2.2. O tráfico e o apelo do consumo


O “consumismo” é, segundo os professores, produtor de uma perspectiva de
futuro imediatista que contradiz o projeto de longo prazo da educação escolar.
Tal tendência seria aguçada pela presença perturbadora do tráfico de drogas
na favela, que subverte esse sentido de investimento de longo prazo. Assim, o
caminho proposto pela escola acaba sendo desvalorizado e o próprio professor,
diante de tamanhas dificuldades, tende a não acreditar que o trabalho que reali­
za possa permitir a mudança de vida do aluno. Segundo ele, a segregação social
fragiliza a autoestima de seu aluno, levando até mesmo à adesão de alguns ao
tráfico de drogas.
Para o professor, a tarefa de socialização se torna ainda mais difícil porque,
para realizá-la, seria necessário, primeiramente, desconstruir os efeitos do trá­
fico em todas as dimensões já citadas para, a partir daí, poder atuar como pro­
fessor, transferindo não apenas o conteúdo curricular, mas também um sentido
para o futuro. O trecho da entrevista apresentado a seguir revela bem a drama-
ticidade da questão:

P: Você falou um pouco em perspectiva de futuro. E como é que você acha


que eles pensam o futuro?
R: Isso é uma coisa boa, porque no primeiro momento eles têm assim... uma
visão muito triste. Alguns falam para mim que: "Poxa tia, vou morrer com
18 anos. Para que isso?” (professora, 1Q segmento)

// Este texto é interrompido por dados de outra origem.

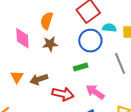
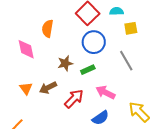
cyan semicircle: (109, 28) -> (116, 11), moved
brown star: (50, 44) -> (65, 63), moved
red arrow: (63, 94) -> (74, 99), turned -50

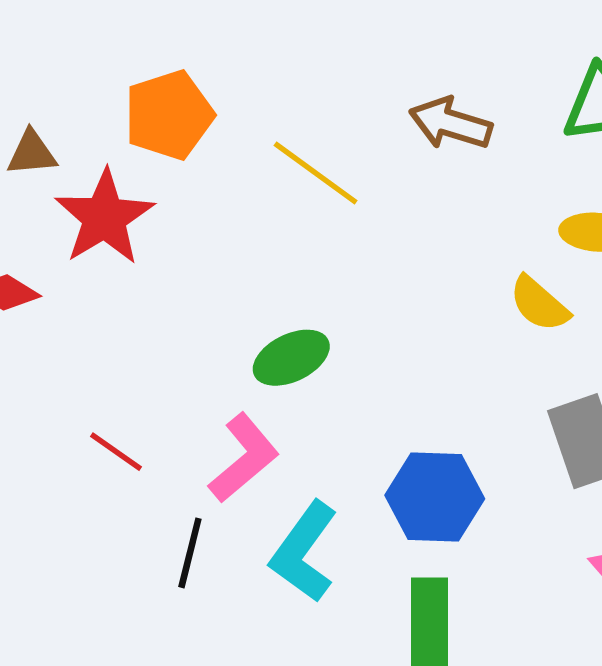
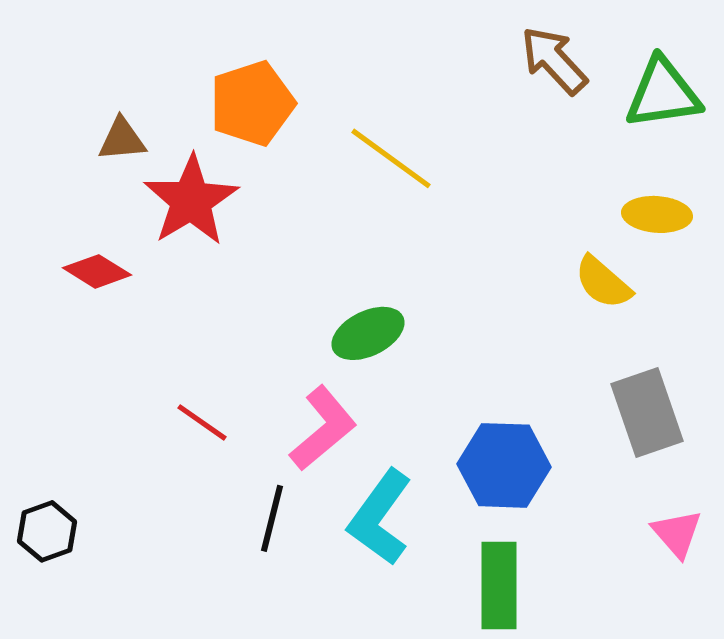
brown arrow: (451, 123) -> (554, 60), moved, turned 30

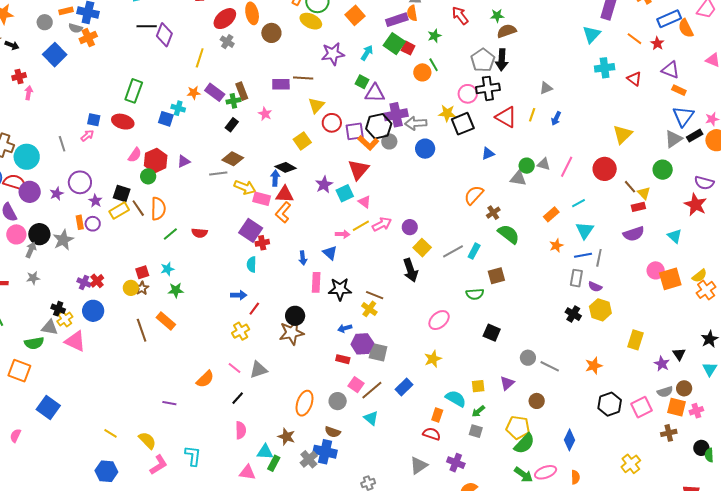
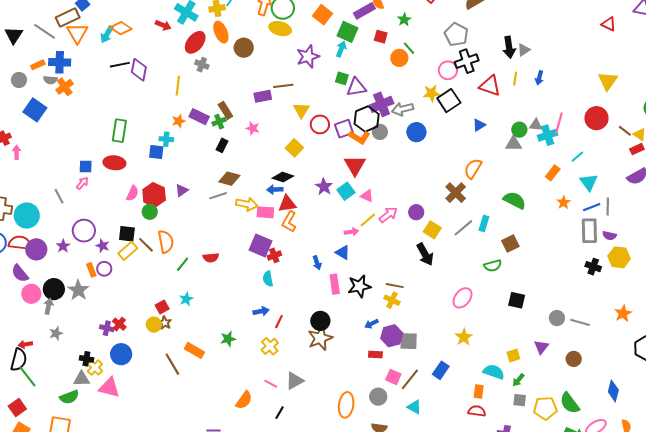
green square: (394, 44) -> (347, 32), moved
black arrow: (502, 60) -> (509, 47), moved
cyan cross: (605, 68) -> (548, 135), moved
blue arrow: (275, 178) -> (275, 190), turned -84
brown cross: (493, 213) -> (456, 193), moved, size x1.5
gray rectangle: (576, 278) -> (589, 231), size x1.4
green star: (176, 290) -> (228, 339), moved
yellow pentagon: (518, 427) -> (545, 408), moved
green semicircle: (524, 444) -> (570, 403), turned 110

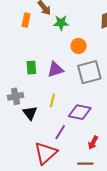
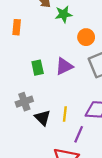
orange rectangle: (26, 20) -> (17, 27), moved
yellow line: (52, 100) -> (65, 114), moved

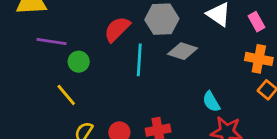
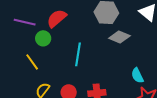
red semicircle: (117, 29) -> (57, 18), moved
cyan line: (139, 60) -> (78, 54), moved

Ainda que priorizada pelo professor, a opção pelo conteúdo transforma-se


em uma decisão extremamente difícil, como deixa evidente a fala desta profes­
sora, ao ser perguntada sobre o seu papel:

R: Eu contribuo um pouco, mas sei que o inglês aqui é o de menos. Contribuo


com valores éticos, com valores morais que muitas vezes diferem dos deles,
mas eu procuro levar para esse lado, porque o conteúdo é o de menos. Nessa
comunidade, pelo menos neste ano que eu estou vivendo, é o de menos.
P: Você acha que a escola desempenha um papel importante, ou lá fora eles
veem coisas que são mais atraentes?
R: Está meio difícil de responder a esta pergunta, porque tem uma série
de coisas envolvidas aí. Tem gente que a gente... ah, não sei se vou falar,
3 Importante salientar que, quando se referem a essas situações, esses profissionais têm, em ge­
ral, como base de informação, o que Foote White (2005) designou de “evento espetacular”, isto é,
aquele tipo de evento construído e veiculado pela mídia e que serve de base para o senso comum.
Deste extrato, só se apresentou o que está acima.